Accelerated payments,
budget cuts not easy
decisions to make

By kathy baratta
Staff Writer

Howell school official
defends spending plan
Accelerated payments,
budget cuts not easy
decisions to make
By kathy baratta
Staff Writer

HOWELL — How to spend taxpayers’ money is a job that Board of Education members do not take lightly, board Vice President Valerie Rosenberg said.

Defending the board’s decision to pay an additional $1.29 million to complete the construction of the township school district’s two new elementary schools, Rosenberg said the move was necessary in order to have them ready for a September opening.

"What the money got us was a guarantee the work would be done — certain portions at certain times," Rosenberg said. "Barring any further problems, the two schools should open on time in September."

However, the district’s new middle school being built off Route 524 will not be ready until September 2004, Rosenberg said. A record year for rain, snow and cold weather delayed construction, she said.

Similarly, Rosenberg said, making cuts to the 2003-04 school budget was not an easy task either.

After voters defeated a proposed $93 million budget for the 2003-04 school year, of which $48 million would be raised through local property taxes, the Township Council was given the job of cutting it.

Cuts were made and the tax levy was lowered to $47.1 million.

The projected K-8 school tax rate increase for the coming year will be 13 cents, meaning the K-8 school tax rate will rise from $1.66 to $1.79 for each $100 of assessed valuation. In other words, the owner of a home assessed at $150,000 will pay $2,685 in school taxes in the coming year. The owner of a home assessed at $300,000 will pay about $5,370.

One of the areas cut was after-school busing.

"We looked at last year’s [numbers] and saw areas where we could save, — places where instead of eight buses we could get by with two or three," Rosenberg said.

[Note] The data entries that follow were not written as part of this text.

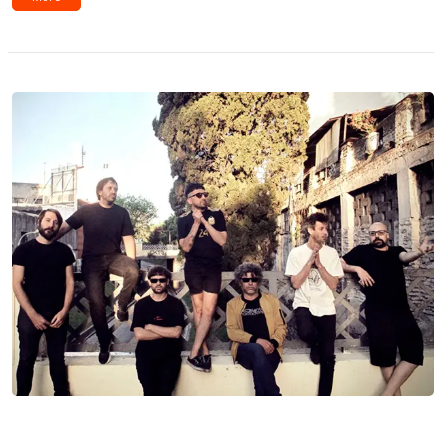
Novedades: Alucinaciones en Familia,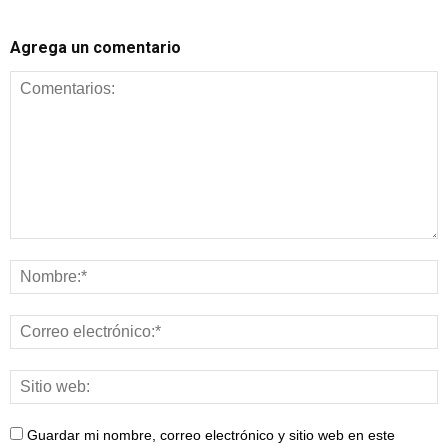
Agrega un comentario
Guardar mi nombre, correo electrónico y sitio web en este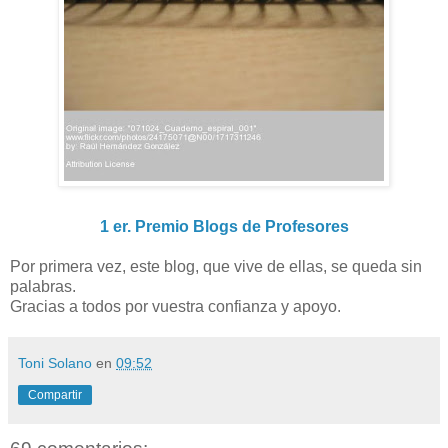
1 er. Premio Blogs de Profesores
Por primera vez, este blog, que vive de ellas, se queda sin
palabras.
Gracias a todos por vuestra confianza y apoyo.
Toni Solano
en
09:52
Compartir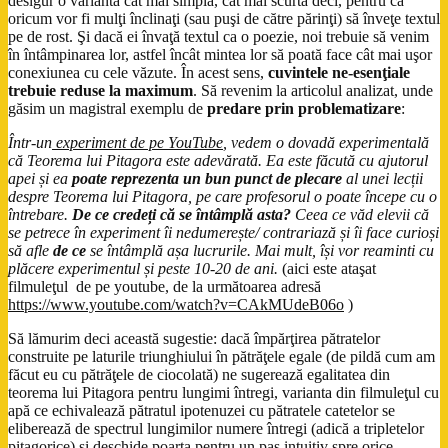
desigur o variantă cât mai simplă, cât mai scurtă deci, pentru că
oricum vor fi mulţi înclinaţi (sau puşi de către părinţi) să înveţe textul
pe de rost. Şi dacă ei învaţă textul ca o poezie, noi trebuie să venim
în întâmpinarea lor, astfel încât mintea lor să poată face cât mai uşor
conexiunea cu cele văzute. În acest sens,
cuvintele ne-esenţiale
trebuie reduse la maximum
. Să revenim la articolul analizat, unde
găsim un magistral exemplu de
predare prin problematizare
:
Într-un
experiment de pe YouTube
, vedem o dovadă experimentală
că Teorema lui Pitagora este adevărată. Ea este făcută cu ajutorul
apei și ea
poate reprezenta un bun punct de plecare
al unei lecții
despre Teorema lui Pitagora, pe care profesorul o poate începe cu o
întrebare.
De ce credeți că se întâmplă asta?
Ceea ce văd elevii că
se petrece în experiment îi nedumerește/ contrariază și îi face curioși
să afle
de ce
se întâmplă așa lucrurile. Mai mult, își vor reaminti cu
plăcere experimentul și peste 10-20 de ani.
(aici este ataşat
filmuleţul de pe youtube, de la următoarea adresă
https://www.youtube.com/watch?v=CAkMUdeB06o
)
Să lămurim deci această sugestie: dacă împărţirea pătratelor
construite pe laturile triunghiului în pătrăţele egale (de pildă cum am
făcut eu cu pătrăţele de ciocolată) ne sugerează egalitatea din
teorema lui Pitagora pentru lungimi întregi, varianta din filmuleţul cu
apă ce echivalează pătratul ipotenuzei cu pătratele catetelor se
eliberează de spectrul lungimilor numere întregi (adică a tripletelor
pitagorice) şi deschide poarta pentru un pas intuitiv spre orice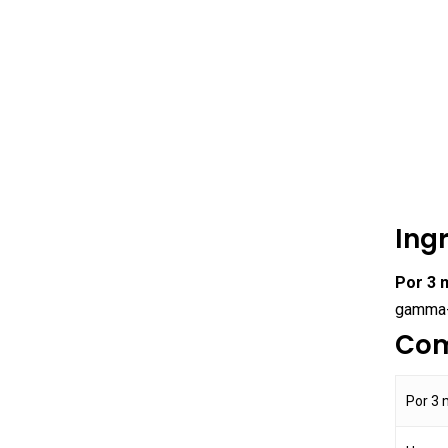
Ing
Por 3 
gamma-c
Com
Por 3 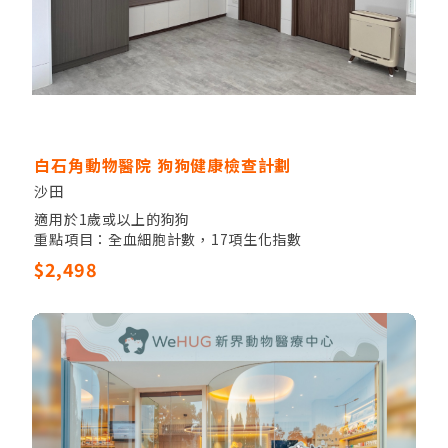
白石角動物醫院 狗狗健康檢查計劃
沙田
適用於1歲或以上的狗狗
重點項目：全血細胞計數，17項生化指數
其他項目：獸醫觸診，電解質檢驗，尿液檢測
$2,498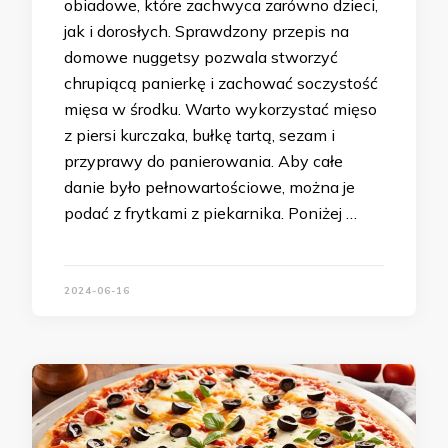
obiadowe, które zachwyca zarówno dzieci,
jak i dorosłych. Sprawdzony przepis na
domowe nuggetsy pozwala stworzyć
chrupiącą panierkę i zachować soczystość
mięsa w środku. Warto wykorzystać mięso
z piersi kurczaka, bułkę tartą, sezam i
przyprawy do panierowania. Aby całe
danie było pełnowartościowe, można je
podać z frytkami z piekarnika. Poniżej …
2024-06-16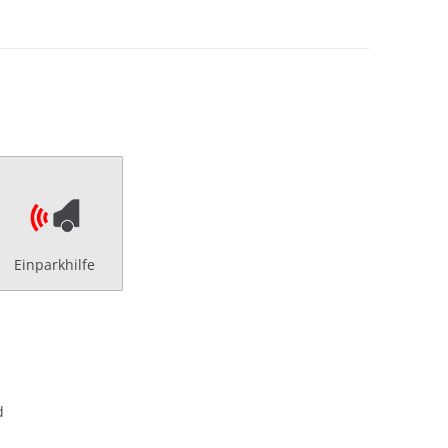
Einparkhilfe
d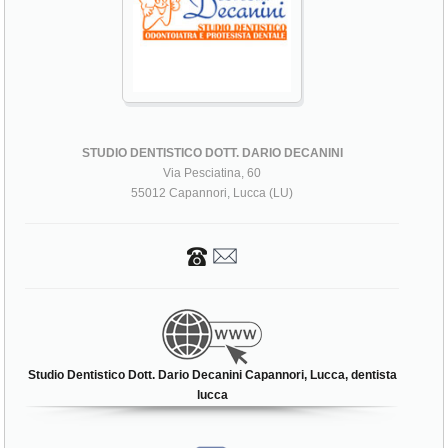
STUDIO DENTISTICO DOTT. DARIO DECANINI
Via Pesciatina, 60
55012 Capannori, Lucca (LU)
Studio Dentistico Dott. Dario Decanini Capannori, Lucca, dentista
lucca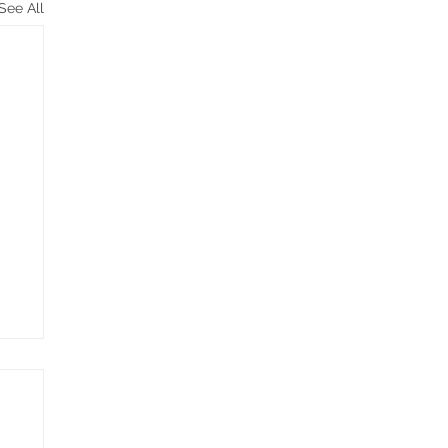
See All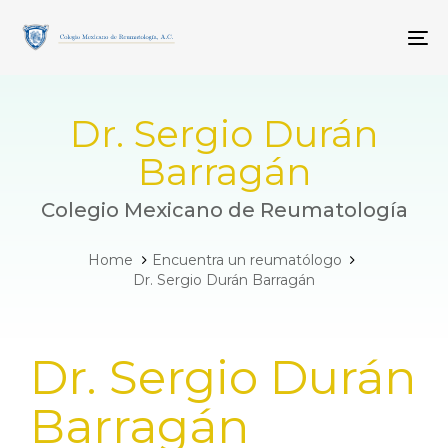
Skip
Skip
links
to
To
primary
navigation
Skip
to
Dr. Sergio Durán
content
Barragán
Colegio Mexicano de Reumatología
Home
Encuentra un reumatólogo
Dr. Sergio Durán Barragán
PUBLISHED
Dr. Sergio Durán
IN:
Barragán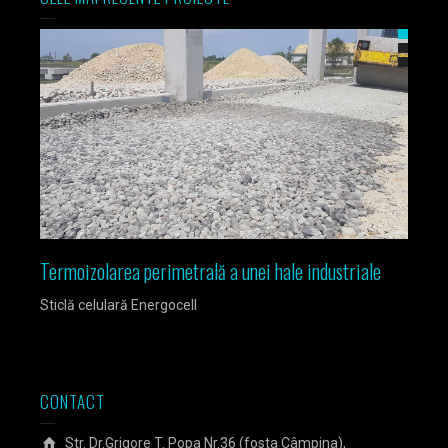
Termoizolarea perimetrală a unei hale industriale
Izola
Sticlă celulară Energocell
Sticlă
CONTACT
Str. Dr.Grigore T. Popa Nr.36 (fosta Câmpina),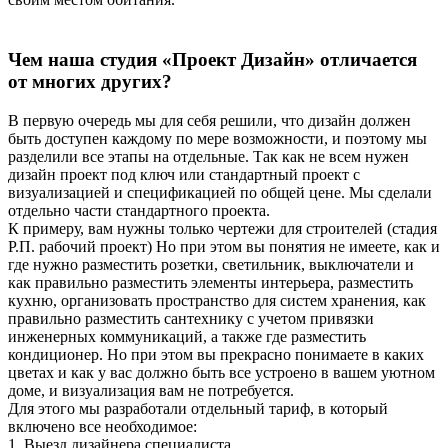
Чем наша студия «Проект Дизайн» отличается
от многих других?
В первую очередь мы для себя решили, что дизайн должен
быть доступен каждому по мере возможности, и поэтому мы
разделили все этапы на отдельные. Так как не всем нужен
дизайн проект под ключ или стандартный проект с
визуализацией и спецификацией по общей цене. Мы сделали
отдельно части стандартного проекта.
К примеру, вам нужны только чертежи для строителей (стадия
Р.П. рабочий проект) Но при этом вы понятия не имеете, как и
где нужно разместить розетки, светильник, выключатели и
как правильно разместить элементы интерьера, разместить
кухню, организовать пространство для систем хранения, как
правильно разместить сантехнику с учетом привязки
инженерных коммуникаций, а также где разместить
кондиционер. Но при этом вы прекрасно понимаете в каких
цветах и как у вас должно быть все устроено в вашем уютном
доме, и визуализация вам не потребуется.
Для этого мы разработали отдельный тариф, в который
включено все необходимое:
1. Выезд дизайнера специалиста.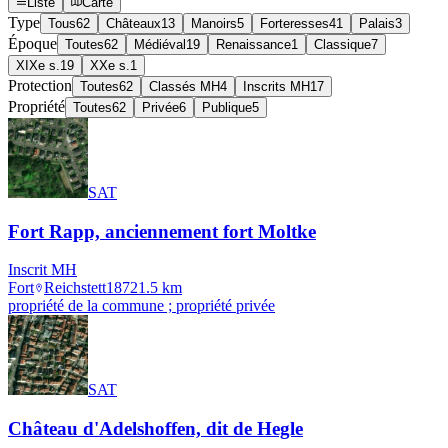
Liste
Carte
Type
Tous
62
Châteaux
13
Manoirs
5
Forteresses
41
Palais
3
Époque
Toutes
62
Médiéval
19
Renaissance
1
Classique
7
XIXe s.
19
XXe s.
1
Protection
Toutes
62
Classés MH
4
Inscrits MH
17
Propriété
Toutes
62
Privée
6
Publique
5
SAT
Fort Rapp, anciennement fort Moltke
Inscrit MH
Fort
Reichstett
1872
1.5
km
propriété de la commune ; propriété privée
SAT
Château d'Adelshoffen, dit de Hegle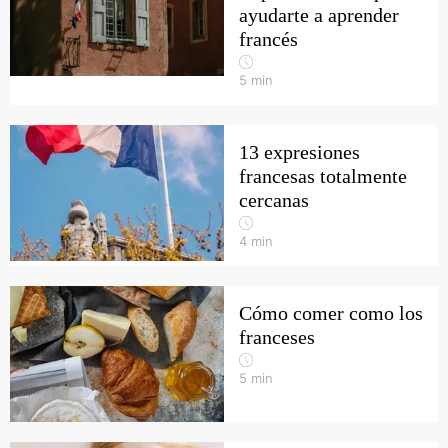
ayudarte a aprender
francés
5
min
13 expresiones
francesas totalmente
cercanas
4
min
Cómo comer como los
franceses
5
min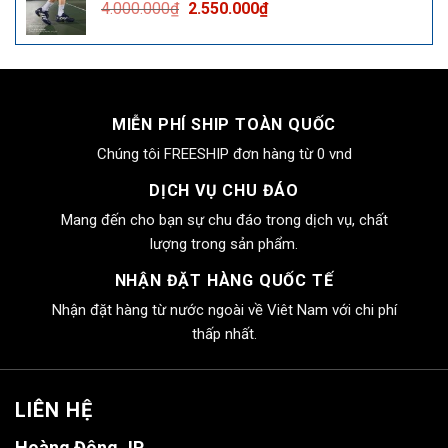
Giá
Giá
4.000.000
₫
2.550.000
₫
2.550.000₫.
gốc
hiện
là:
tại
4.000.000₫.
là:
2.550.000₫.
MIỄN PHÍ SHIP TOÀN QUỐC
Chúng tôi FREESHIP đơn hàng từ 0 vnd
DỊCH VỤ CHU ĐÁO
Mang đến cho bạn sự chu đáo trong dịch vụ, chất
lượng trong sản phẩm.
NHẬN ĐẶT HÀNG QUỐC TẾ
Nhận đặt hàng từ nước ngoài về Viêt Nam với chi phí
thấp nhất.
LIÊN HỆ
Hoàng Đông JP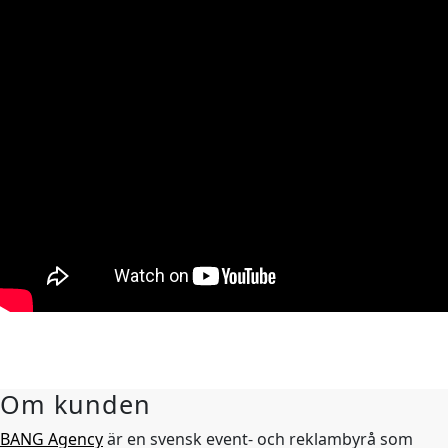
Om kunden
BANG Agency
är en svensk event- och reklambyrå som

Teacher salaries were cut, too, by $270,576. Rosenberg attributed this savings to several "high-end retirements." These were teachers at the high end of the pay spectrum who were retiring and being replaced by teachers receiving starting salaries.

Said Rosenberg, "We call it breakage — the difference between the salary of retirees and new hires." She said breakage also applies to other areas such as computer and media personnel.

Other areas to receive cuts were:

• textbooks and new enrollments,- $25,000;

• guidance salaries, $37,775;

• media assistant salary, $14,775;

• advertising for new personnel, $5,000;

• maintenance, $81,180;

• grounds personnel, $26,150;

• custodial personnel, $45,000;

• electricity for new K-5 schools – $50,000;

• Freehold Regional High School District, $100,000;

• late buses, $35,000;

• employee health benefits, $100,000.

Cuts from the capital expense portion of the budget include $5,000 for compliance issues; $10,000 for adaptive equipment; and $15,000 for tile replacement, Rosenberg said.

The remaining $181,545 was being taken from last year’s budget surplus and applied to the coming school year’s budget.